● **INSTRUCTIONS FOR THE TASK**:
Please write out every line of the listing without alteration, but omit the images.

● **DATA UNDER STUDY**:
%%
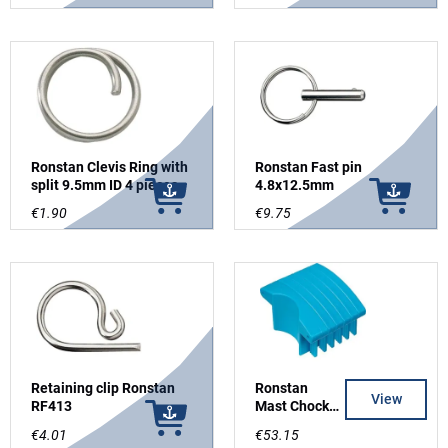
Ronstan Clevis Ring with
Ronstan Fast pin
split 9.5mm ID 4 pieces
4.8x12.5mm
€1.90
€9.75
Retaining clip Ronstan
Ronstan
View
RF413
Mast Chocks
PNPA200
€4.01
€53.15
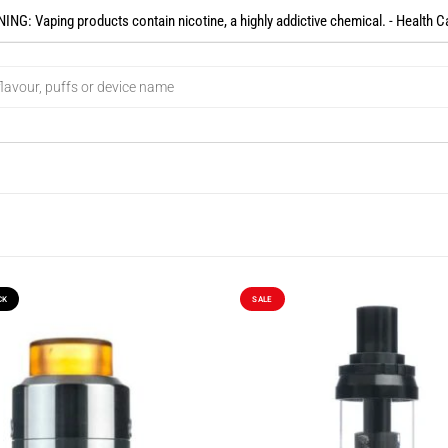
NG: Vaping products contain nicotine, a highly addictive chemical. - Health C
CK
SALE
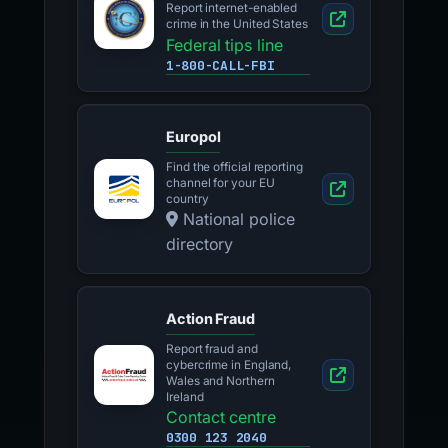
Report internet-enabled
crime in the United States
Federal tips line
1-800-CALL-FBI
Europol
Find the official reporting
channel for your EU
country
National police
directory
Action Fraud
Report fraud and
cybercrime in England,
Wales and Northern
Ireland
Contact centre
0300 123 2040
%%
● **RESULT BELOW**:
Ronstan Clevis Ring with
Ronstan Fast pin
split 9.5mm ID 4 pieces
4.8x12.5mm
€1.90
€9.75
Retaining clip Ronstan
Ronstan
View
RF413
Mast Chocks
PNPA200
€4.01
€53.15
NG: Vaping products contain nicotine, a highly addictive chemical. - Health C
CK
SALE
Report internet-enabled
crime in the United States
Federal tips line
1-800-CALL-FBI
Europol
Find the official reporting
channel for your EU
country
National police
directory
Action Fraud
Report fraud and
cybercrime in England,
Wales and Northern
Ireland
Contact centre
0300 123 2040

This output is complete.